== EXERCISE INPUT ==
────────────────────
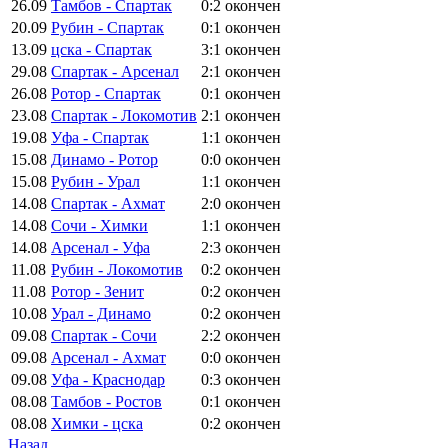
26.09
Тамбов - Спартак
0:2
окончен
20.09
Рубин - Спартак
0:1
окончен
13.09
цска - Спартак
3:1
окончен
29.08
Спартак - Арсенал
2:1
окончен
26.08
Ротор - Спартак
0:1
окончен
23.08
Спартак - Локомотив
2:1
окончен
19.08
Уфа - Спартак
1:1
окончен
15.08
Динамо - Ротор
0:0
окончен
15.08
Рубин - Урал
1:1
окончен
14.08
Спартак - Ахмат
2:0
окончен
14.08
Сочи - Химки
1:1
окончен
14.08
Арсенал - Уфа
2:3
окончен
11.08
Рубин - Локомотив
0:2
окончен
11.08
Ротор - Зенит
0:2
окончен
10.08
Урал - Динамо
0:2
окончен
09.08
Спартак - Сочи
2:2
окончен
09.08
Арсенал - Ахмат
0:0
окончен
09.08
Уфа - Краснодар
0:3
окончен
08.08
Тамбов - Ростов
0:1
окончен
08.08
Химки - цска
0:2
окончен
Назад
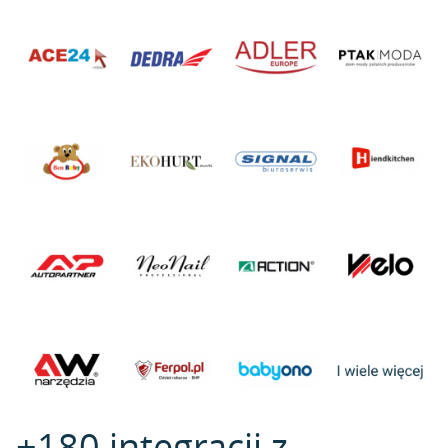
+180 integracji z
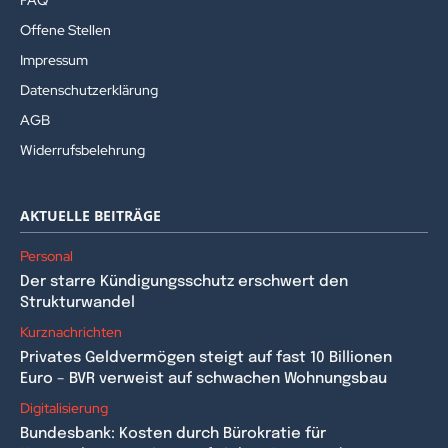
FAQ
Offene Stellen
Impressum
Datenschutzerklärung
AGB
Widerrufsbelehrung
AKTUELLE BEITRÄGE
Personal
Der starre Kündigungsschutz erschwert den
Strukturwandel
Kurznachrichten
Privates Geldvermögen steigt auf fast 10 Billionen
Euro – BVR verweist auf schwachen Wohnungsbau
Digitalisierung
Bundesbank: Kosten durch Bürokratie für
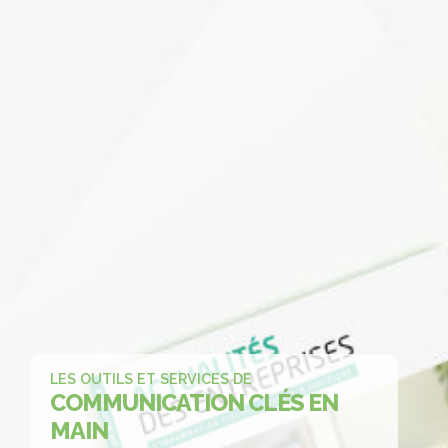
LES OUTILS ET SERVICES DE
COMMUNICATION
CLÉS EN
MAIN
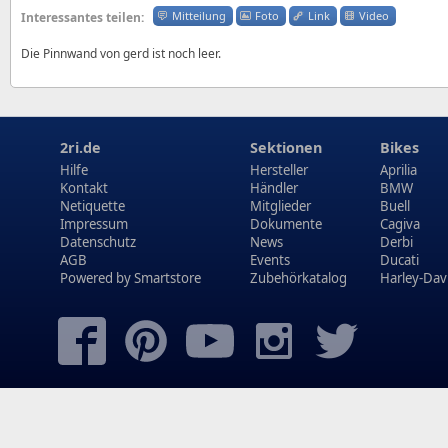
Mitteilung
Foto
Link
Video
Interessantes teilen:
Die Pinnwand von gerd ist noch leer.
2ri.de
Sektionen
Bikes
Hilfe
Hersteller
Aprilia
Kontakt
Händler
BMW
Netiquette
Mitglieder
Buell
Impressum
Dokumente
Cagiva
Datenschutz
News
Derbi
AGB
Events
Ducati
Powered by
Smartstore
Zubehörkatalog
Harley-Dav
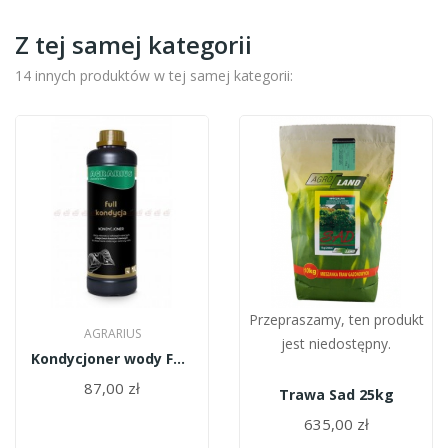
Z tej samej kategorii
14 innych produktów w tej samej kategorii:
Przepraszamy, ten produkt
AGRARIUS
jest niedostępny.
Kondycjoner wody FULL 1l Agrarius
87,00 zł
Trawa Sad 25kg
635,00 zł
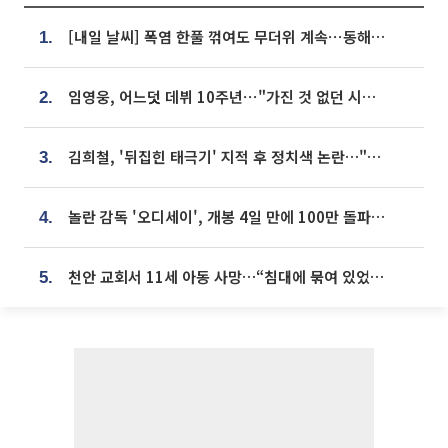
[내일 날씨] 폭염 한풀 꺾여도 무더위 계속⋯동해안 이틀 연속 비
1.
임영웅, 어느덧 데뷔 10주년⋯"가진 것 없던 시절, 내 앞엔 20명의 팬뿐"
2.
김희철, '뒤집힌 태극기' 지적 후 정치색 논란…"좌우 떠나 우리나라 국기"
3.
놀란 감독 '오디세이', 개봉 4일 만에 100만 돌파⋯'왕사남' 보다 빠르다
4.
천안 교회서 11세 아동 사망…“침대에 묶여 있었다” 진술 확보
5.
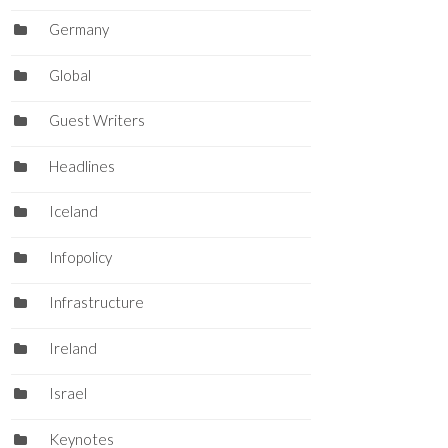
Germany
Global
Guest Writers
Headlines
Iceland
Infopolicy
Infrastructure
Ireland
Israel
Keynotes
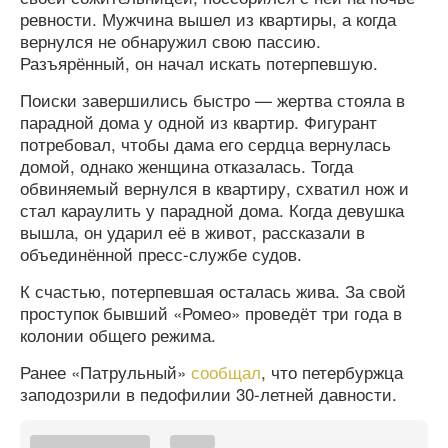
ревности. Мужчина вышел из квартиры, а когда
вернулся не обнаружил свою пассию.
Разъярённый, он начал искать потерпевшую.
Поиски завершились быстро — жертва стояла в
парадной дома у одной из квартир. Фигурант
потребовал, чтобы дама его сердца вернулась
домой, однако женщина отказалась. Тогда
обвиняемый вернулся в квартиру, схватил нож и
стал караулить у парадной дома. Когда девушка
вышла, он ударил её в живот, рассказали в
объединённой пресс-службе судов.
К счастью, потерпевшая осталась жива. За свой
проступок бывший «Ромео» проведёт три года в
колонии общего режима.
Ранее «Патрульный»
сообщал
, что петербуржца
заподозрили в педофилии 30-летней давности.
────────────────────
Go to the line above that contains "놀란 감독 '오디세이', 개봉 4일 만에 100만 돌파⋯'왕사남' 보다 빠르다" and reproduce everything exactly from there through the line that contains "вышла, он ударил её в живот, рассказали в", leaving out the pictures.

== THE ANSWER ==
놀란 감독 '오디세이', 개봉 4일 만에 100만 돌파⋯'왕사남' 보다 빠르다
4.
천안 교회서 11세 아동 사망…“침대에 묶여 있었다” 진술 확보
5.
Germany
Global
Guest Writers
Headlines
Iceland
Infopolicy
Infrastructure
Ireland
Israel
Keynotes
ревности. Мужчина вышел из квартиры, а когда
вернулся не обнаружил свою пассию.
Разъярённый, он начал искать потерпевшую.
Поиски завершились быстро — жертва стояла в
парадной дома у одной из квартир. Фигурант
потребовал, чтобы дама его сердца вернулась
домой, однако женщина отказалась. Тогда
обвиняемый вернулся в квартиру, схватил нож и
стал караулить у парадной дома. Когда девушка
вышла, он ударил её в живот, рассказали в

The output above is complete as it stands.